Dramatische Stunden bei den Ludigels zu Hause. Ein Ausländer (Ludigel) schreit nach Leibeskräften aus dem Fenster des Wohnblocks in Taipei, Polizei und Feuerwehr rücken an. Neugierige Nachbarn belagern Treppenhaus und hängen an den Fenstern.
Was war passiert?
Schuld an allem war nur Mickey Mouse. Dessen von einer US-Erziehungsbehörde mitentwickelte Sendung "...Clubhouse" bringt kleinen Kindern einfache Dinge bei. Und Wörter. So hatte Junior, der bei Schwiegermutter mit der selbigen allein in der Wohnung war, das Wort "key" gelernt. "Schlüssel" zu Deutsch. Immer, wenn er einen Schlüssel sieht, zeigt er stolz drauf und sagt bedeutungsschwer "key!". Und macht in der Luft auch schon mal Schließbewegungen an der Haustür, mit seinen zwei Jahren. In der Clobhouse-Zeichentrickreihe, die es auch auf Deutsch gibt, wird schon mal Prinzessin Daisy vor dem Kater Carlo gerettet, der im US-Orignal Pete heißt. "Pete" (Piet) kann Junior auch schon sagen. Und da braucht man einen goldenen Schlüssel. Schlüssel interessieren Junior sehr.

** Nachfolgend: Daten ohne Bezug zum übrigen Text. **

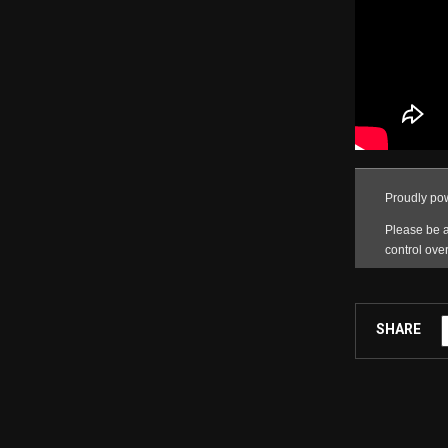
SHARE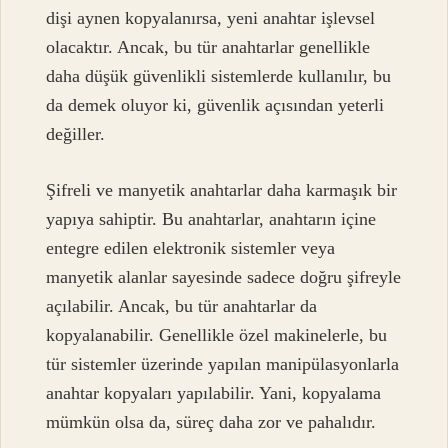
dişi aynen kopyalanırsa, yeni anahtar işlevsel
olacaktır. Ancak, bu tür anahtarlar genellikle
daha düşük güvenlikli sistemlerde kullanılır, bu
da demek oluyor ki, güvenlik açısından yeterli
değiller.
Şifreli ve manyetik anahtarlar daha karmaşık bir
yapıya sahiptir. Bu anahtarlar, anahtarın içine
entegre edilen elektronik sistemler veya
manyetik alanlar sayesinde sadece doğru şifreyle
açılabilir. Ancak, bu tür anahtarlar da
kopyalanabilir. Genellikle özel makinelerle, bu
tür sistemler üzerinde yapılan manipülasyonlarla
anahtar kopyaları yapılabilir. Yani, kopyalama
mümkün olsa da, süreç daha zor ve pahalıdır.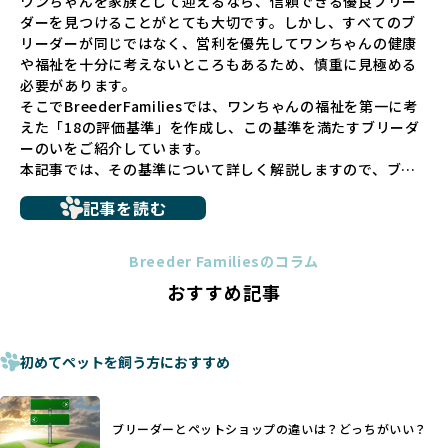
ワンちゃんを家族として迎えるなら、信頼できる優良ブリー
長するための環境が十分に整っていない場合が多く、販売ま
ダーを見つけることがとても大切です。しかし、すべてのブ
での間に過密な環境や長距離移動のストレスを受けることが
リーダーが同じではなく、営利を優先してワンちゃんの健康
少なくありません。このような環境は、健康リスクや社会性
や福祉を十分に考えないところもあるため、慎重に見極める
の問題につながりやすく、ワンちゃんにとっても望ましいと
必要があります。
は言えません。
そこでBreederFamiliesでは、ワンちゃんの福祉を第一に考
こうした背景から、BreederFamiliesはペットショップを介
えた「18の評価基準」を作成し、この基準を満たすブリーダ
さない直接販売を採用するとともに、ペットオークションや
ーのいをご紹介しています。
ペットショップを利用するブリーダーの掲載も行ってしませ
本記事では、その基準について詳しく解説しますので、ブリ
ん。
ーダー選びの参考にしていただければ幸いです。
ペットショップを避けた方がいい理由の詳細はこちら
記事を読む
トイプードルやコーギーなどの犬種では、見た目のためだけ
多くのブリーダーサイトでは、掲載するブリーダーの審査が
に断尾（しっぽを切る）や断耳（耳を切る）が行われている
法令レベルの最低基準にとどまっていることが問題です。こ
Breeder Familiesのコラム
ことがあります。
の法令レベルの基準はブリーディング環境の最低限を定める
おすすめ記事
これは痛みを伴う処置で、ワンちゃんの身体的な負担が大き
ものに過ぎず、ワンちゃんの心身の福祉やブリーダーの責任
く、慢性的な痛みや不安感を引き起こす可能性もあります。
ある姿勢を十分に保障するものではありません。そのため、
また、しっぽや耳はワンちゃんの重要なコミュニケーション
厳格なチェックを経ていないブリーダーが掲載されることも
手段でもあるため、切断されることで他の犬や人間との意思
初めてペットを飼う方におすすめ
少なくなく、消費者にとって選択の判断が難しい現状があり
疎通が難しくなることもあります。
ます。
ヨーロッパ諸国ではこうした処置が禁止されている一方で、
さらに、書類審査のみで掲載が許可されるサイトが多く、実
日本ではいまだ行われる場合があります。
際の飼育環境やブリーダーの姿勢が見えにくい点も課題で
ブリーダーとペットショップの違いは？どっちがいい？
優良ブリーダーは動物福祉を優先し、ワンちゃんの自然な姿
す。こうしたサイトでは、ブリーダーが記載する情報が主で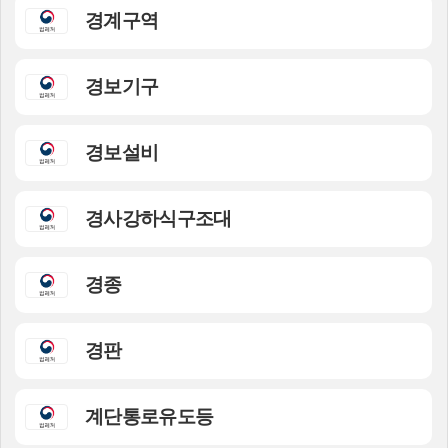
경계구역
경보기구
경보설비
경사강하식구조대
경종
경판
계단통로유도등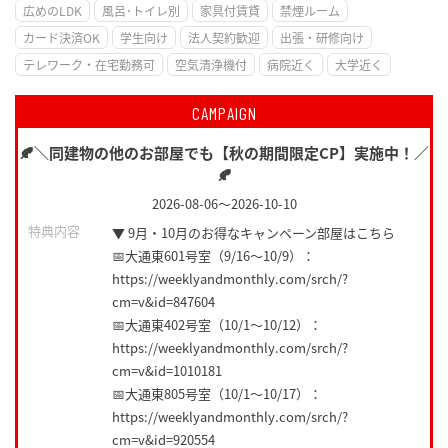
広めのLDK
風呂･トイレ別
家具付賃貸
禁煙ルーム
カード決済OK
学生向け
法人契約歓迎
出張・研修向け
テレワーク・在宅勤務可
空気清浄機付
病院近く
大学近く
CAMPAIGN
🍂＼同建物の他のお部屋でも【秋の期間限定CP】実施中！／
🍂
2026-08-06
～
2026-10-10
特典内容
▼ 9月・10月のお得なキャンペーン部屋はこちら
📅大通東601号室（9/16〜10/9）：
https://weeklyandmonthly.com/srch/?
cm=v&id=847604
📅大通東402号室（10/1〜10/12）：
https://weeklyandmonthly.com/srch/?
cm=v&id=1010181
📅大通東805号室（10/1〜10/17）：
https://weeklyandmonthly.com/srch/?
cm=v&id=920554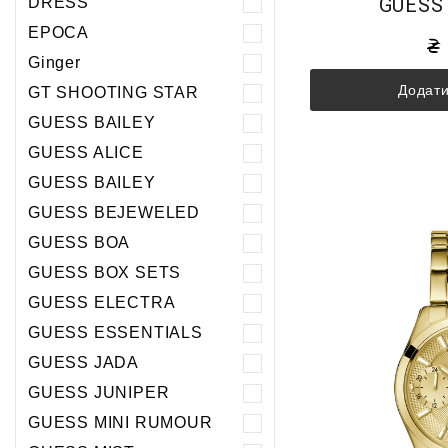
GUESS
DRESS
EPOCA
Ginger
Додати
GT SHOOTING STAR
GUESS BAILEY
GUESS ALICE
GUESS BAILEY
GUESS BEJEWELED
GUESS BOA
GUESS BOX SETS
GUESS ELECTRA
GUESS ESSENTIALS
GUESS JADA
GUESS JUNIPER
GUESS MINI RUMOUR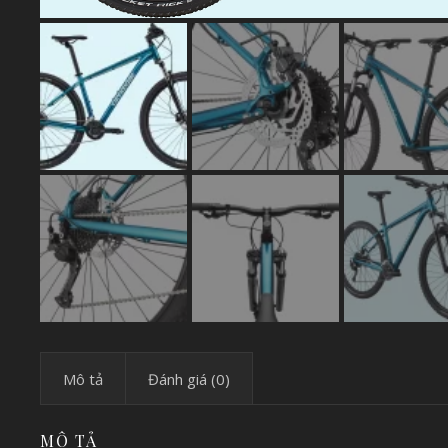
Mô tả
Đánh giá (0)
MÔ TẢ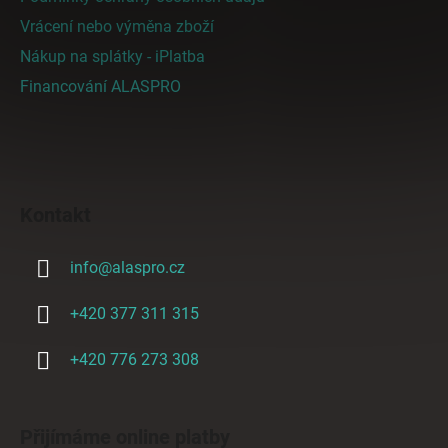
Vrácení nebo výměna zboží
Nákup na splátky - iPlatba
Financování ALASPRO
Kontakt
info
@
alaspro.cz
+420 377 311 315
+420 776 273 308
Přijímáme online platby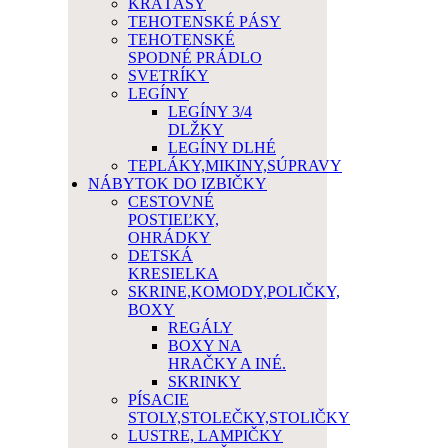
KRAŤASY
TEHOTENSKÉ PÁSY
TEHOTENSKÉ
SPODNÉ PRÁDLO
SVETRÍKY
LEGÍNY
LEGÍNY 3/4
DLŽKY
LEGÍNY DLHÉ
TEPLÁKY,MIKINY,SÚPRAVY
NÁBYTOK DO IZBIČKY
CESTOVNÉ
POSTIEĽKY,
OHRÁDKY
DETSKÁ
KRESIELKA
SKRINE,KOMODY,POLIČKY,
BOXY
REGÁLY
BOXY NA
HRAČKY A INÉ.
SKRINKY
PÍSACIE
STOLY,STOLEČKY,STOLIČKY
LUSTRE, LAMPIČKY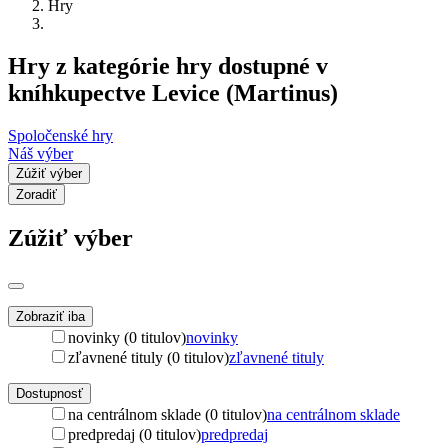
Hry
Hry z kategórie hry dostupné v
kníhkupectve Levice (Martinus)
Spoločenské hry
Náš výber
Zúžiť výber
Zoradiť
Zúžiť výber
Zobraziť iba
novinky (0 titulov)
novinky
zľavnené tituly (0 titulov)
zľavnené tituly
Dostupnosť
na centrálnom sklade (0 titulov)
na centrálnom sklade
predpredaj (0 titulov)
predpredaj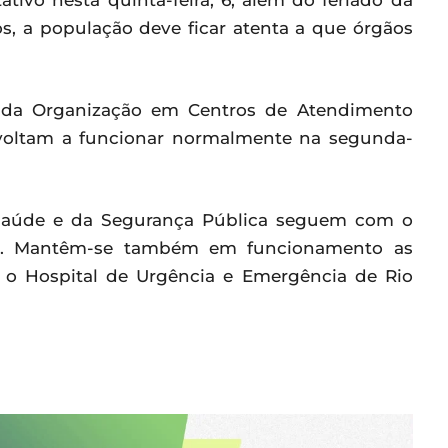
tivo nesta quinta-feira, 6, além do feriado da
nos, a população deve ficar atenta a que órgãos
s da Organização em Centros de Atendimento
 voltam a funcionar normalmente na segunda-
a Saúde e da Segurança Pública seguem com o
es. Mantêm-se também em funcionamento as
 o Hospital de Urgência e Emergência de Rio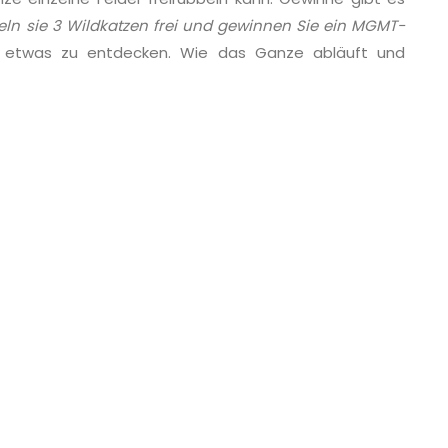
ln sie 3 Wildkatzen frei und gewinnen Sie ein MGMT-
m etwas zu entdecken. Wie das Ganze abläuft und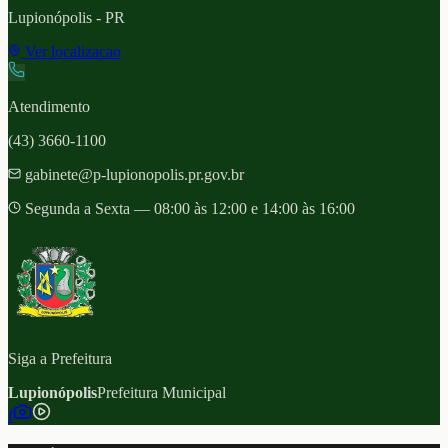
Lupionópolis
- PR
Ver localizacao
Atendimento
(43) 3660-1100
gabinete@p-lupionopolis.pr.gov.br
Segunda a Sexta — 08:00 às 12:00 e 14:00 às 16:00
Siga a Prefeitura
Lupionópolis
Prefeitura Municipal
f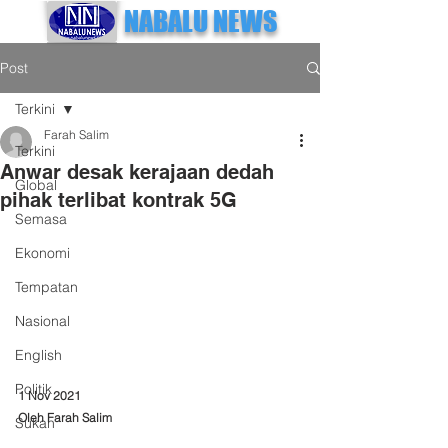
NABALU NEWS
Post
Terkini
Farah Salim
Terkini
Anwar desak kerajaan dedah
Global
pihak terlibat kontrak 5G
Semasa
Ekonomi
Tempatan
Nasional
English
Politik
1 Nov 2021
Oleh Farah Salim
Sukan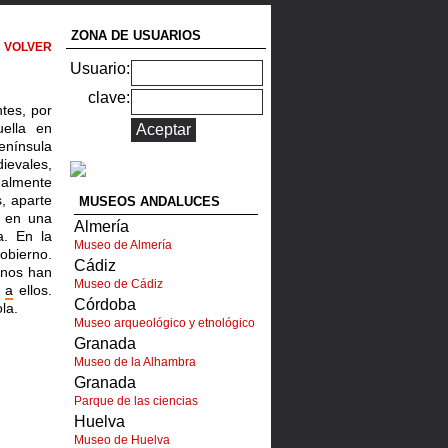
ZONA DE USUARIOS
VOLVER
Usuario:
clave:
tes, por
ella en
enínsula
ievales,
malmente
, aparte
MUSEOS ANDALUCES
l en una
Almería
a. En la
Museo de Almería
obierno.
Cádiz
 nos han
Museo de Cádiz
n
a
ellos.
Córdoba
la.
Museo arqueológico y etnológico
Granada
Museo de la Alhambra
Granada
Parque de las ciencias
Huelva
Museo de Huelva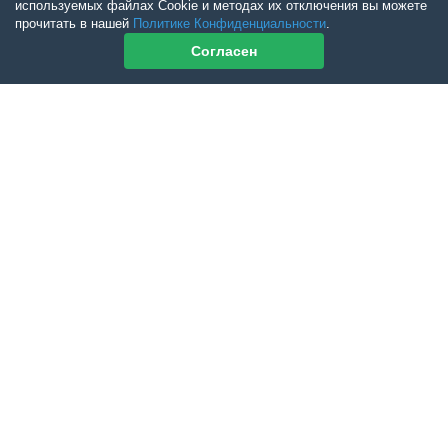
используемых файлах Cookie и методах их отключения вы можете
прочитать в нашей
Политике Конфиденциальности
.
Согласен
Контакты журнала
По всем вопросам приобретения журнала Ветеринарный Петербург
обращайтесь:
Тел:
+7-960-272-75-98
tatyana.albul@yandex.ru
По всем вопросам приобретения книг обращайтесь:
+7 (950) 001-33-14
cdoba-tan@yandex.ru
vetpeterburg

Kurzzum, Schwiegermutter war kurz im Treppenhaus, hatte die Wohnungstür offen stehen gelassen und Junior dachte sich, es sei nun an der Zeit, sein theoretisches Wissen einmal in der Praxis auszuprobieren. Da seine Oma (ergo meine Schwiegermutter) den Wohnungsschlüssel von innen hatte stecken lassen, war es ihm ein leichtes. Schnell machte er die Tür zu und drehte den Schlüssel rum. Die teils gläserne und vergitterte Wohnungstür war abgeschlossen, Oma draußen und er drinnen. Als Oma rein wollte, war er unheimlich stolz auf seine Tat und hüpfte vergnügt auf und ab und jubelte, klatschte sich sogar selbst Applaus. Schwiegermutter kam dann rübergerannt in meine Wohnung, wo ich auf dem Bette einen Kater-Karlo-mäßigen "Cat nap", einen Kurzen Mittagsschlaf hielt. Auch die Mutter meines Sohnes war am Dösen, es hatte sie auf dem Sofa bei der Sendung "The Voice of China" (etwa: Die VR-China sucht den Superstar) dahingerafft, die unser prochinesischer Präsdient dem taiwanischen Fernsehen verordnet hat, damit wir uns alle als gute Chinesen fühlen (der taiwanische Präsident will lieber Chinese als Taiwaner sein, seine Töchter leben da schon). Sturmklingeln von Schwiegermutter riss uns aus dem Schlaf und wir hasteten in (oder eben vor die) die nur 50 Meter entfernte Wohnung von Schwiegermutter (die ja wochentags auf Junior aufpasst und wo er daher praktischerweise gleich wohnt). Wir standen da dann alle vor verschlossener Türe. Junior heulte mittlerweile hinter der Glastür, versuchte sie wieder aufzuschließen, schaffte es nicht, haute wütend auf das Schlüsselbund und trat manchmal gegen die Wohnungstür. Wir waren draußen, er drin. Fenster unerreichbar und taiwantypisch vergittert. Was tun?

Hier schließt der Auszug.